Single by Janet Kay
- B-side: "Dangerous"
- Released: 1979
- Genre: Lovers rock
- Length: 3:40
- Label: Arawak
- Songwriter: Dennis Bovell
- Producer: Dennis Bovell

= Silly Games =

1979 song by Janet Kay

"Silly Games" is a song written by Dennis Bovell that was first released in 1979 as a single by English actress and vocalist Janet Kay. The single was a hit not only in the UK, where it reached number two that summer, but throughout Europe. Kay's appearance singing on Top of the Pops made it the first lover's rock tune on BBC Television's flagship popular music show. The song appeared again in 1990 as a re-recording, billed as by Lindy Layton featuring Janet Kay, which reached number 22 in the charts.
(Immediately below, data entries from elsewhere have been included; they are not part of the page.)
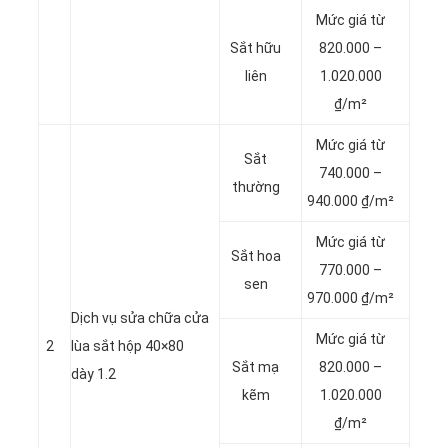
Mức giá từ
Sắt hữu
820.000 –
liên
1.020.000
₫/m²
Mức giá từ
Sắt
740.000 –
thường
940.000 ₫/m²
Mức giá từ
Sắt hoa
770.000 –
sen
970.000 ₫/m²
Dịch vụ sửa chữa cửa
Mức giá từ
2
lùa sắt hộp 40×80
Sắt mạ
820.000 –
dày 1.2
kẽm
1.020.000
₫/m²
A remix version of Kay's original recording spent three weeks in the UK singles chart, peaking at No. 62.

==Song background==
Dennis Bovell has described "Silly Games" as "the story of a bold young lady proposing to a young man. C'mon, we've been giving each other the eye. I know you like me. Stop playing games. In 1978, when I wrote it, almost always the man made the first move." Explaining how he approached the composition, Bovell says: "There was an advert for Memorex where Ella Fitzgerald sang a note and broke a glass, and I wanted a song with a note like that; little girls always try to sing a high note, so when I wrote ‘Silly Games’ and put that high note in there, it meant that every female in the dance would try and sing that note." Now considered an anthem of its genre, "Silly Games" has been called "probably the most popular of the lover's rock songs from the '70s". Bovell has said: "...it was a song constructed with a verse and a chorus and a bridge and a 'tickling piece' at the end and an intro to catch you so you would have to sit up and listen to what was coming next.... To this day, that song is still on the radio constantly. But that song, it was constructed to be a hit."

Dennis Bovell played guitar, bass and synthesizer, Drummie Zeb from Aswad played the drums and Janet Kay sang.
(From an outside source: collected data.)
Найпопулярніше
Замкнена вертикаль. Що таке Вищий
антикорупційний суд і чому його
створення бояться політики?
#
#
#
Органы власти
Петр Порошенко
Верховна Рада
The song features prominently in Steve McQueen's film Lovers Rock, the second film in his 2020 anthology series Small Axe. As The New York Times states: "The lovesick kiss-off 'Silly Games' and its indelible high note play a pivotal part" in the film, and Bovell has a cameo role.

==Critical reception==
The Guardian said, "Everything about "Silly Games" is perfect: its gently rolling rhythm, its beautiful melody, Dennis Bovell's subtle production, Kay's vocal that goes from understated to indelible."

==Lindy Layton version==
English singer Lindy Layton debuted as a solo singer in 1990 with her version of "Silly Games", which was released by Arista Records as the first single from her debut album, Pressure (1991). The song was produced by Martyn Phillips and features Janet Kay, peaking at number 22 on the UK Singles Chart.

===Critical reception===
Dave Jennings from Melody Maker wrote: "The song is tender and lovely, as anyone who remembers Janet Kay's sensual original will know. Producers Martin Philips and Norman Cook have conjured up a fine, sturdy, shuffling rhythm track." Reviewing Layton's debut album Pressure, he felt the album version of "Silly Games" sounded far more interesting than it did on single, calling it "unpredictably remixed".

===Charts===

| Chart (1990) | Peak position |
|---|---|
| Europe (Eurochart Hot 100) | 65 |
| Luxembourg (Radio Luxembourg) | 17 |
| UK Singles (OCC) | 22 |

==Tricky version==
The British trip-hop musician Tricky included the song on his 2014 album Adrian Thaws, featuring vocalist Tirzah in a version characterised as "low-slung soul".